In this setup, we analyze how the correlation between two genetic variants (Variant 1 and Variant 2) changes when we condition on a third variable—disease status (Y)—that is influenced by both variants. The disease acts as a collider because it is a common effect of these two variants. Under normal circumstances, if two variables are independent (or weakly correlated), conditioning on their common effect can induce a spurious association between them.
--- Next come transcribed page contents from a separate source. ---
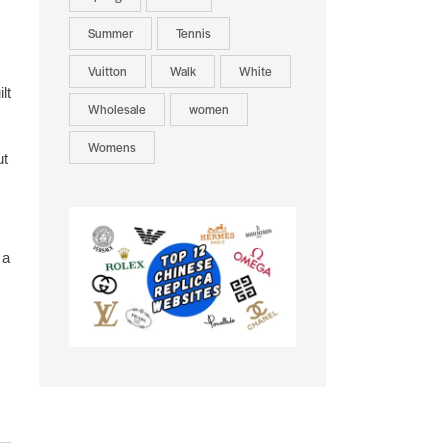
Summer
Tennis
Vuitton
Walk
White
lt
Wholesale
women
Womens
ut
 a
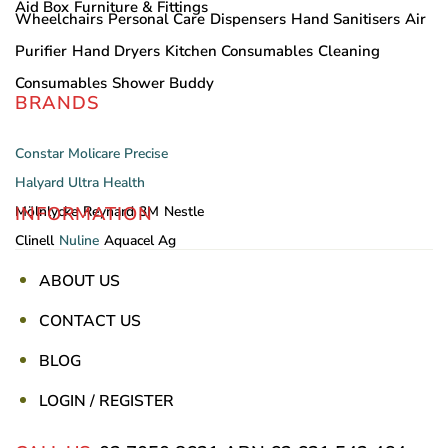
Aid Box
Furniture & Fittings
Wheelchairs
Personal Care
Dispensers
Hand Sanitisers
Air
Purifier
Hand Dryers
Kitchen Consumables
Cleaning
Consumables
Shower Buddy
BRANDS
Constar
Molicare
Precise
Halyard
Ultra Health
INFORMATION
Mölnlycke
Reynard
3M
Nestle
Clinell
Nuline
Aquacel Ag
ABOUT US
CONTACT US
BLOG
LOGIN / REGISTER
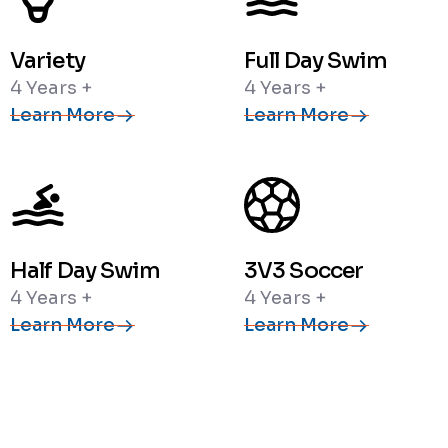
Variety
Full Day Swim
4 Years +
4 Years +
Learn More
Learn More
Half Day Swim
3V3 Soccer
4 Years +
4 Years +
Learn More
Learn More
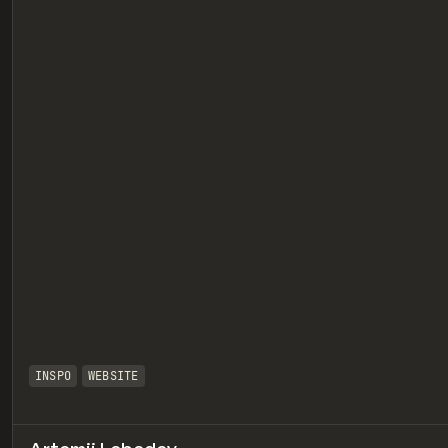
eview
INSPO
WEBSITE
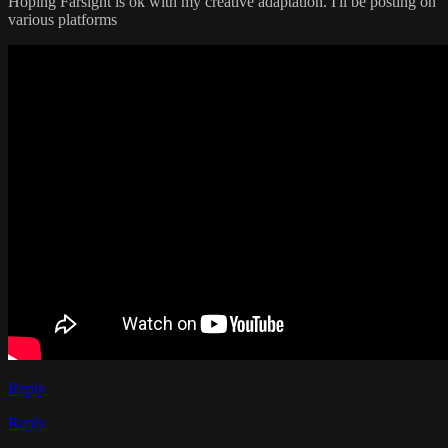
Hoping Farsight is ok with my creative adaptation. I'll be posting on
various platforms
Reply
Reply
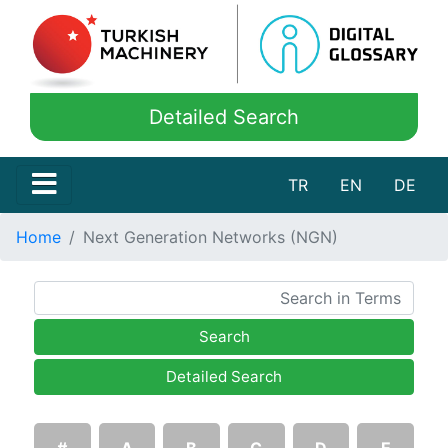
Detailed Search
TR
EN
DE
Home
Next Generation Networks (NGN)
Search
Detailed Search
#
A
B
C
D
E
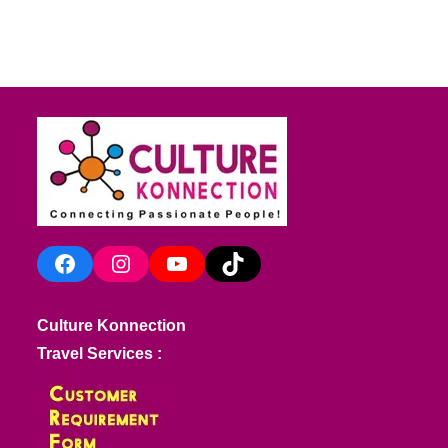
Facebook
Instagram
YouTube
TikTok
Culture Konnection
Travel Services :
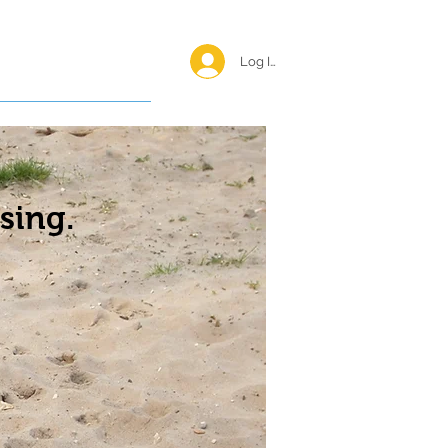
Log In <
Happy Reunions
sing.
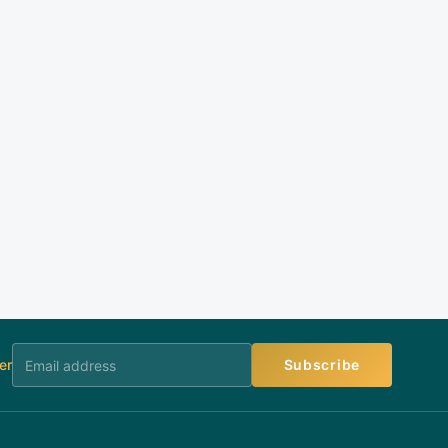
er
Subscribe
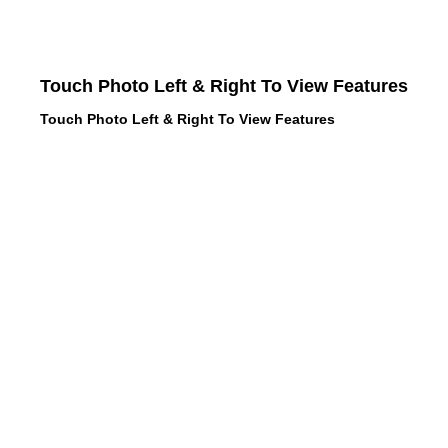
Touch Photo Left & Right To View Features
Touch Photo Left & Right To View Features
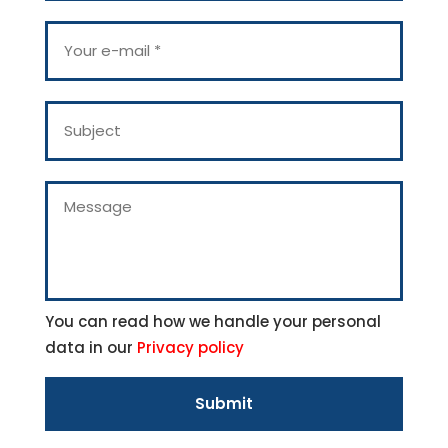
r
n
Y
a
o
m
u
e
r
*
e
S
-
u
m
b
a
j
i
e
M
l
c
e
*
t
s
s
a
g
e
You can read how we handle your personal
data in our
Privacy policy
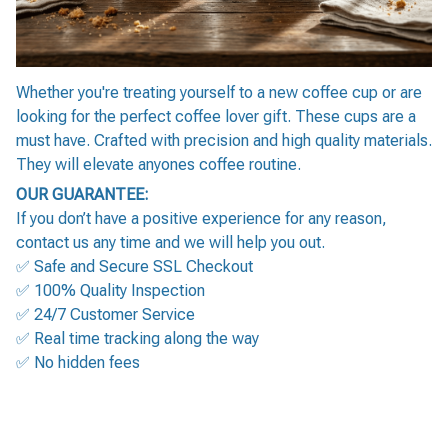
Whether you're treating yourself to a new coffee cup or are
looking for the perfect coffee lover gift. These cups are a
must have. Crafted with precision and high quality materials.
They will elevate anyones coffee routine.
OUR GUARANTEE:
If you don’t have a positive experience for any reason,
contact us any time and we will help you out.
✅ Safe and Secure SSL Checkout
✅ 100% Quality Inspection
✅ 24/7 Customer Service
✅ Real time tracking along the way
✅ No hidden fees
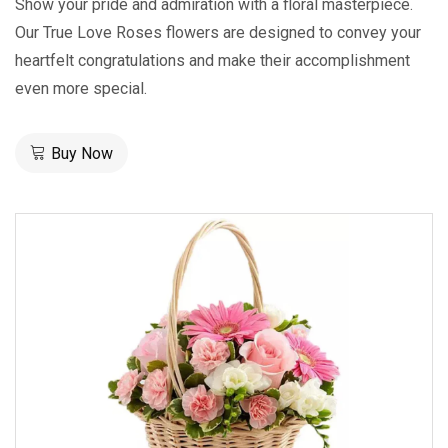
Show your pride and admiration with a floral masterpiece.
Our True Love Roses flowers are designed to convey your
heartfelt congratulations and make their accomplishment
even more special.
Buy Now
This phenomenon is known as collider bias or selection bias, and it's a critical concept in causal modeling that can lead to misleading conclusions if not properly accounted for.

In [14]:
# Clear the environment
rm(list = ls())

# Define genotypes for 5 individuals at 3 variants
# These represent actual alleles at each position
# For example, Individual 1 has genotypes: CC, CT, AT
genotypes <- c(
  "CC", "CT", "AT", # Individual 1
  "TT", "TT", "AA", # Individual 2
  "CT", "CT", "AA", # Individual 3
  "CC", "TT", "AA", # Individual 4
  "CC", "CC", "TT" # Individual 5
)
# Reshape into a matrix
N <- 5 # number of individuals
M <- 3 # number of variants
geno_matrix <- matrix(genotypes, nrow = N, ncol = M, byrow = TRUE)
rownames(geno_matrix) <- paste("Individual", 1:N)
colnames(geno_matrix) <- paste("Variant", 1:M)
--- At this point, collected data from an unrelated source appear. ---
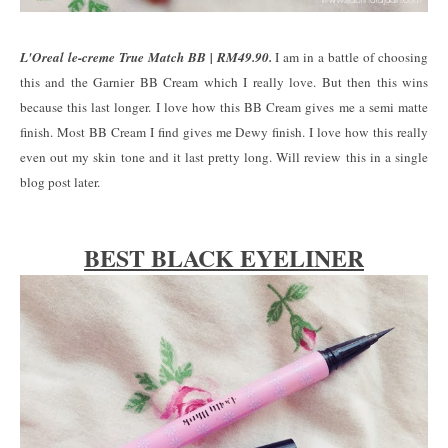
L'Oreal le-creme True Match BB | RM49.90.
I am in a battle of choosing
this and the Garnier BB Cream which I really love. But then this wins
because this last longer. I love how this BB Cream gives me a semi matte
finish. Most BB Cream I find gives me Dewy finish. I love how this really
even out my skin tone and it last pretty long. Will review this in a single
blog post later.
BEST BLACK EYELINER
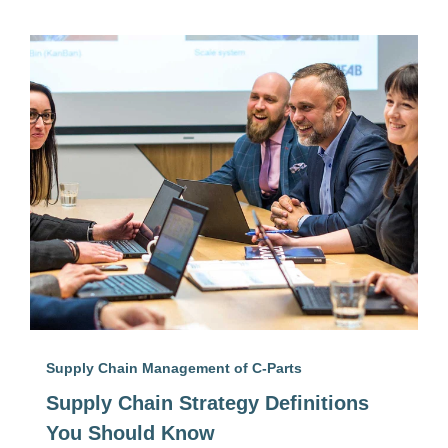
Supply Chain Management of C-Parts
Supply Chain Strategy Definitions
You Should Know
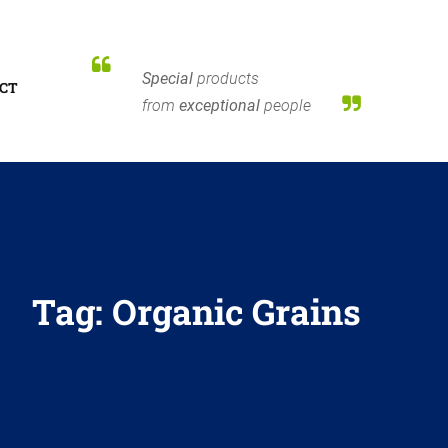
Special
products
CT
from
exceptional
people
Tag:
Organic Grains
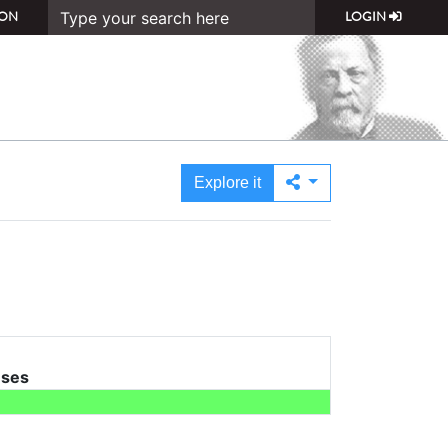
ON
LOGIN
Explore it
uses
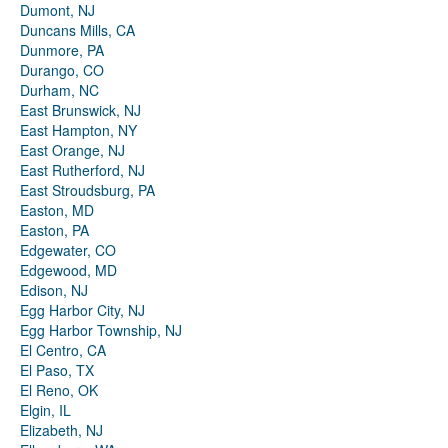
Dumont, NJ
Duncans Mills, CA
Dunmore, PA
Durango, CO
Durham, NC
East Brunswick, NJ
East Hampton, NY
East Orange, NJ
East Rutherford, NJ
East Stroudsburg, PA
Easton, MD
Easton, PA
Edgewater, CO
Edgewood, MD
Edison, NJ
Egg Harbor City, NJ
Egg Harbor Township, NJ
El Centro, CA
El Paso, TX
El Reno, OK
Elgin, IL
Elizabeth, NJ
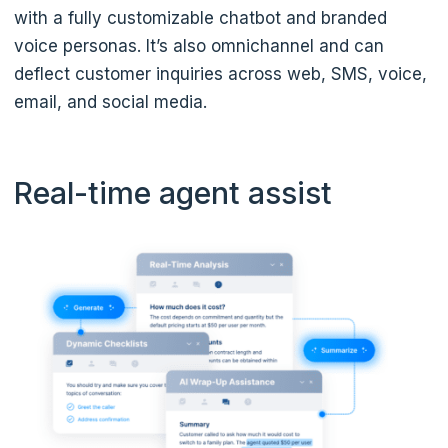
with a fully customizable chatbot and branded
voice personas. It’s also omnichannel and can
deflect customer inquiries across web, SMS, voice,
email, and social media.
Real-time agent assist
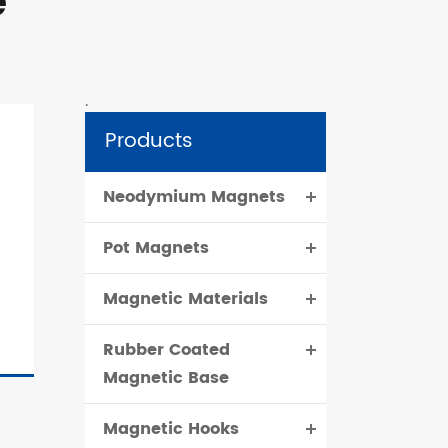
e
.
Products
Neodymium Magnets
Pot Magnets
Magnetic Materials
Rubber Coated
Magnetic Base
Magnetic Hooks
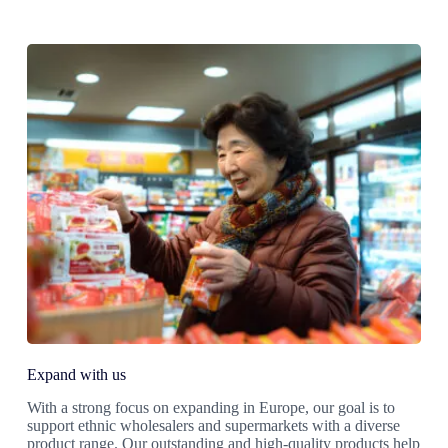
Expand with us
With a strong focus on expanding in Europe, our goal is to
support ethnic wholesalers and supermarkets with a diverse
product range. Our outstanding and high-quality products help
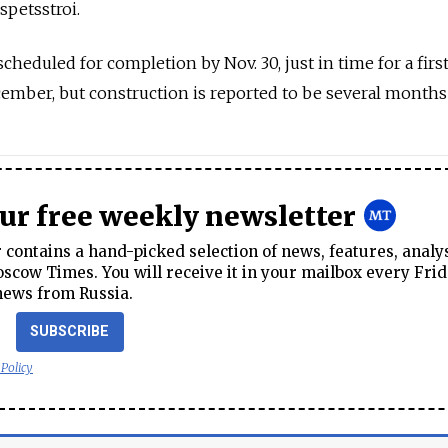
spetsstroi.
eduled for completion by Nov. 30, just in time for a firs
ember, but construction is reported to be several months
our free weekly newsletter
contains a hand-picked selection of news, features, analy
cow Times. You will receive it in your mailbox every Frid
news from Russia.
SUBSCRIBE
 Policy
alt_alleles <- c("T", "C", "T")
ref_alleles <- c("C", "T", "A")

# Convert to raw genotype matrix using the additive / dominant / recessive model
Xraw_additive <- matrix(0, nrow = N, ncol = M) # dount number of non-reference alleles

rownames(Xraw_additive) <- rownames(geno_matrix)
colnames(Xraw_additive) <- colnames(geno_matrix)

for (i in 1:N) {
  for (j in 1:M) {
    alleles <- strsplit(geno_matrix[i, j], "")[[1]]
    Xraw_additive[i, j] <- sum(alleles == alt_alleles[j])
  }
}
X <- scale(Xraw_additive, center = TRUE, scale = TRUE)

In [21]:
# assign observed disease status for the 5 individuals
Y <- c(0, 1, 1, 0, 0)

In [25]:
# Analysis 1: Correlation in the FULL population (all individuals)
print("=== ANALYSIS 1: FULL POPULATION ===")
print("Correlation between Variant 1 and Variant 2 in full population:")
cor_full <- cor(X[, 1], X[, 2])
print(paste("Correlation =", round(cor_full, 3)))
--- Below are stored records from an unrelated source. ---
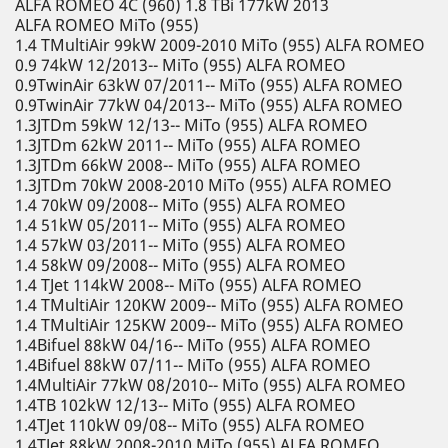
ALFA ROMEO 4C (960) 1.8 TBi 177kW 2013
ALFA ROMEO MiTo (955)
1.4 TMultiAir 99kW 2009-2010 MiTo (955) ALFA ROMEO
0.9 74kW 12/2013-- MiTo (955) ALFA ROMEO
0.9TwinAir 63kW 07/2011-- MiTo (955) ALFA ROMEO
0.9TwinAir 77kW 04/2013-- MiTo (955) ALFA ROMEO
1.3JTDm 59kW 12/13-- MiTo (955) ALFA ROMEO
1.3JTDm 62kW 2011-- MiTo (955) ALFA ROMEO
1.3JTDm 66kW 2008-- MiTo (955) ALFA ROMEO
1.3JTDm 70kW 2008-2010 MiTo (955) ALFA ROMEO
1.4 70kW 09/2008-- MiTo (955) ALFA ROMEO
1.4 51kW 05/2011-- MiTo (955) ALFA ROMEO
1.4 57kW 03/2011-- MiTo (955) ALFA ROMEO
1.4 58kW 09/2008-- MiTo (955) ALFA ROMEO
1.4 TJet 114kW 2008-- MiTo (955) ALFA ROMEO
1.4 TMultiAir 120KW 2009-- MiTo (955) ALFA ROMEO
1.4 TMultiAir 125KW 2009-- MiTo (955) ALFA ROMEO
1.4Bifuel 88kW 04/16-- MiTo (955) ALFA ROMEO
1.4Bifuel 88kW 07/11-- MiTo (955) ALFA ROMEO
1.4MultiAir 77kW 08/2010-- MiTo (955) ALFA ROMEO
1.4TB 102kW 12/13-- MiTo (955) ALFA ROMEO
1.4TJet 110kW 09/08-- MiTo (955) ALFA ROMEO
1.4TJet 88kW 2008-2010 MiTo (955) ALFA ROMEO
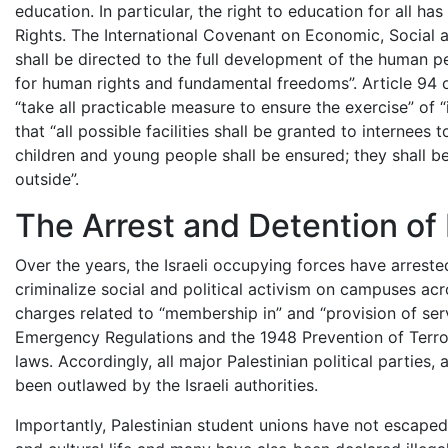
education. In particular, the right to education for all h
Rights. The International Covenant on Economic, Social an
shall be directed to the full development of the human pe
for human rights and fundamental freedoms”. Article 94
“take all practicable measure to ensure the exercise” of “i
that “all possible facilities shall be granted to internees
children and young people shall be ensured; they shall be
outside”.
The Arrest and Detention of
Over the years, the Israeli occupying forces have arreste
criminalize social and political activism on campuses ac
charges related to “membership in” and “provision of ser
Emergency Regulations and the 1948 Prevention of Terror
laws. Accordingly, all major Palestinian political partie
been outlawed by the Israeli authorities.
Importantly, Palestinian student unions have not escaped Is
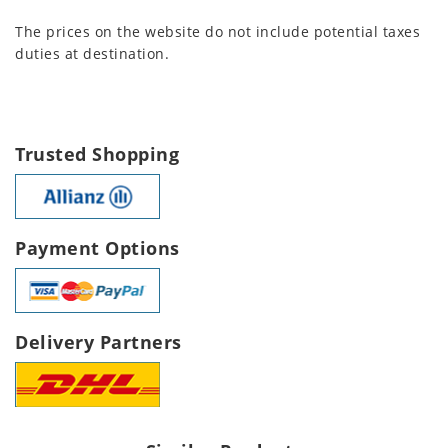
The prices on the website do not include potential taxes
duties at destination.
Trusted Shopping
Payment Options
Delivery Partners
[1] "=== ANALYSIS 1: FULL POPULATION ==="
[1] "Correlation between Variant 1 and Variant 2 in full population:"
[1] "Correlation = -0.468"


In [26]:
# Analysis 2: Correlation in DISEASED individuals only (conditioning on collider)
print("=== ANALYSIS 2: DISEASED INDIVIDUALS ONLY ===")
print("Conditioning on Disease = 1 (the collider)")

diseased_indices <- which(Y == 1)
if(length(diseased_indices) > 1) {
  Variant_1_diseased <- X[diseased_indices, 1]
  Variant_2_diseased <- X[diseased_indices, 2]
  
  print(paste("Diseased individuals:", paste(diseased_indices, collapse = ", ")))
  print(paste("Variant 1 values in diseased:", paste(round(Variant_1_diseased, 3), collapse = ", ")))
  print(paste("Variant 2 values in diseased:", paste(round(Variant_2_diseased, 3), collapse = ", ")))
  
  cor_diseased <- cor(Variant_1_diseased, Variant_2_diseased)
  print(paste("Correlation in diseased =", round(cor_diseased, 3)))
} else {
  print("Not enough diseased individuals to calculate correlation")
}


[1] "=== ANALYSIS 2: DISEASED INDIVIDUALS ONLY ==="
[1] "Conditioning on Disease = 1 (the collider)"
[1] "Diseased individuals: 2, 3"
[1] "Variant 1 values in diseased: 1.565, 0.447"
[1] "Variant 2 values in diseased: -0.956, 0.239"
[1] "Correlation in diseased = -1"


In the full population of five individuals, the correlation between Variant 1 and Variant 2 is modestly negative (correlation = -0.468), suggesting only a weak linear relationship. However, after conditioning on individuals with disease (i.e., analyzing only those with disease status = 1), the correlation becomes perfectly negative (correlation = -1). This dramatic shift illustrates the collider effect: even if two variables are weakly or not associated in the general population, conditioning on a common outcome they influence can artificially induce strong correlation. This example highlights the importance of understanding the structure of causal relationships and avoiding inappropriate conditioning on colliders during statistical analyses.